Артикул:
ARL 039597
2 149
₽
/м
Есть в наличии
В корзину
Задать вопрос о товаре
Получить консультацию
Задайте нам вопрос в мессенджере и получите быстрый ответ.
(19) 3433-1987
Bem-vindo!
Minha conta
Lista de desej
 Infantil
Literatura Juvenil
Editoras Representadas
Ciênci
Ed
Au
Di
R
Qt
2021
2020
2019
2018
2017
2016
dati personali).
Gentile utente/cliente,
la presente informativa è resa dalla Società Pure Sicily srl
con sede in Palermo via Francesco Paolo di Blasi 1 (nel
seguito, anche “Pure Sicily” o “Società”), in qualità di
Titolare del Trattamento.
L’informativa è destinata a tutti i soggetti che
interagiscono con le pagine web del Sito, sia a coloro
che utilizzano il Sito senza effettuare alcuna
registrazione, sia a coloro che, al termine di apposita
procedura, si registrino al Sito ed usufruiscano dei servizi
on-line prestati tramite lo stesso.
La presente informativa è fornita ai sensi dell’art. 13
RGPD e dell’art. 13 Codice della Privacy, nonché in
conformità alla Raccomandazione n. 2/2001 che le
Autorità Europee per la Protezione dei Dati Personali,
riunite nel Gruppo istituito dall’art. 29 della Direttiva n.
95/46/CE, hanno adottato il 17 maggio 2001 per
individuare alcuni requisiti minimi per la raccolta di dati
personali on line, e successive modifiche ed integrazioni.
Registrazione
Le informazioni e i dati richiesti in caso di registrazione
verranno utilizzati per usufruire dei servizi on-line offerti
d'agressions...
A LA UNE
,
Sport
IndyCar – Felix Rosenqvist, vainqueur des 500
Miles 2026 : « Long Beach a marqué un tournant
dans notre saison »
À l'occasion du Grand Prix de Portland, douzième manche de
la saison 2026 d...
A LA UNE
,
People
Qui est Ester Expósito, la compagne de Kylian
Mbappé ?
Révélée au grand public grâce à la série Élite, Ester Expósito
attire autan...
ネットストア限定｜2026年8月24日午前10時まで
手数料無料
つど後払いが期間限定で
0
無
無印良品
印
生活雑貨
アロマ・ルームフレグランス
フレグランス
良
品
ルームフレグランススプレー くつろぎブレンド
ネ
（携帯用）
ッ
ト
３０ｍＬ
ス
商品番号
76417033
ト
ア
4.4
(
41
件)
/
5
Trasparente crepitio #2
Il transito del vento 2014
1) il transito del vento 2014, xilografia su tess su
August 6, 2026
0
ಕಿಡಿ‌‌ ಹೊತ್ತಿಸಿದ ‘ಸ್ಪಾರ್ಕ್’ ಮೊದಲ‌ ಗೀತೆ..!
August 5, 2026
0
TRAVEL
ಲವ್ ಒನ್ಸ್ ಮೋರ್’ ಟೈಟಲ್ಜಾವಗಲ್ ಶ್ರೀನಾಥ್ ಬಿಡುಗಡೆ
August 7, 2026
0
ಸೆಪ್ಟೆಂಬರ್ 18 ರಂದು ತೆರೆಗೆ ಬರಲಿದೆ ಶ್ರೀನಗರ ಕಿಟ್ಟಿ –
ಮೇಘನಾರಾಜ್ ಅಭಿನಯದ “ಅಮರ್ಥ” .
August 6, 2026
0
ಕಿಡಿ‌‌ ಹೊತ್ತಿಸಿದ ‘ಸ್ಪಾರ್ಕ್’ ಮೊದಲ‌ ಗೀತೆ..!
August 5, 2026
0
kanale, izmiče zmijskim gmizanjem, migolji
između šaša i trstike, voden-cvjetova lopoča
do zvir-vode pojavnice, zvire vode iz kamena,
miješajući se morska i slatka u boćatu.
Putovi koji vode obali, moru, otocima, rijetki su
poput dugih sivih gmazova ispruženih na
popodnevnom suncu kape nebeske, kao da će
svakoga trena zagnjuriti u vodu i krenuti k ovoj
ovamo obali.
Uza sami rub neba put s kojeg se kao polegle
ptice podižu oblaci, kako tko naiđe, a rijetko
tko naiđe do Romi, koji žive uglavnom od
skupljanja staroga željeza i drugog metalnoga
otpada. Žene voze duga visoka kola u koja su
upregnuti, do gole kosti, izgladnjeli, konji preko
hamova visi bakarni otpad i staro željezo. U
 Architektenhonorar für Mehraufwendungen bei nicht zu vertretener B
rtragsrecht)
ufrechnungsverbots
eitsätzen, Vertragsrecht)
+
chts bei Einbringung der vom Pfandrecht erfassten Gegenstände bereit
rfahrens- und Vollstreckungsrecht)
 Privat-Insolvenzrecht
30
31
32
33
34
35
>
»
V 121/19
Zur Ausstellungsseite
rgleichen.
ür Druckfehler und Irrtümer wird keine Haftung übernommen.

### Task statement
Retype exactly. Start at the line with "Révélée au grand" and stop at the last line of the data.

### Answer area
Révélée au grand public grâce à la série Élite, Ester Expósito
attire autan...
ネットストア限定｜2026年8月24日午前10時まで
手数料無料
つど後払いが期間限定で
0
無
無印良品
印
生活雑貨
アロマ・ルームフレグランス
フレグランス
良
品
ルームフレグランススプレー くつろぎブレンド
ネ
（携帯用）
ッ
ト
３０ｍＬ
ス
商品番号
76417033
ト
ア
4.4
(
41
件)
/
5
Trasparente crepitio #2
Il transito del vento 2014
1) il transito del vento 2014, xilografia su tess su
August 6, 2026
0
ಕಿಡಿ‌‌ ಹೊತ್ತಿಸಿದ ‘ಸ್ಪಾರ್ಕ್’ ಮೊದಲ‌ ಗೀತೆ..!
August 5, 2026
0
TRAVEL
ಲವ್ ಒನ್ಸ್ ಮೋರ್’ ಟೈಟಲ್ಜಾವಗಲ್ ಶ್ರೀನಾಥ್ ಬಿಡುಗಡೆ
August 7, 2026
0
ಸೆಪ್ಟೆಂಬರ್ 18 ರಂದು ತೆರೆಗೆ ಬರಲಿದೆ ಶ್ರೀನಗರ ಕಿಟ್ಟಿ –
ಮೇಘನಾರಾಜ್ ಅಭಿನಯದ “ಅಮರ್ಥ” .
August 6, 2026
0
ಕಿಡಿ‌‌ ಹೊತ್ತಿಸಿದ ‘ಸ್ಪಾರ್ಕ್’ ಮೊದಲ‌ ಗೀತೆ..!
August 5, 2026
0
kanale, izmiče zmijskim gmizanjem, migolji
između šaša i trstike, voden-cvjetova lopoča
do zvir-vode pojavnice, zvire vode iz kamena,
miješajući se morska i slatka u boćatu.
Putovi koji vode obali, moru, otocima, rijetki su
poput dugih sivih gmazova ispruženih na
popodnevnom suncu kape nebeske, kao da će
svakoga trena zagnjuriti u vodu i krenuti k ovoj
ovamo obali.
Uza sami rub neba put s kojeg se kao polegle
ptice podižu oblaci, kako tko naiđe, a rijetko
tko naiđe do Romi, koji žive uglavnom od
skupljanja staroga željeza i drugog metalnoga
otpada. Žene voze duga visoka kola u koja su
upregnuti, do gole kosti, izgladnjeli, konji preko
hamova visi bakarni otpad i staro željezo. U
 Architektenhonorar für Mehraufwendungen bei nicht zu vertretener B
rtragsrecht)
ufrechnungsverbots
eitsätzen, Vertragsrecht)
+
chts bei Einbringung der vom Pfandrecht erfassten Gegenstände bereit
rfahrens- und Vollstreckungsrecht)
 Privat-Insolvenzrecht
30
31
32
33
34
35
>
»
V 121/19
Zur Ausstellungsseite
rgleichen.
ür Druckfehler und Irrtümer wird keine Haftung übernommen.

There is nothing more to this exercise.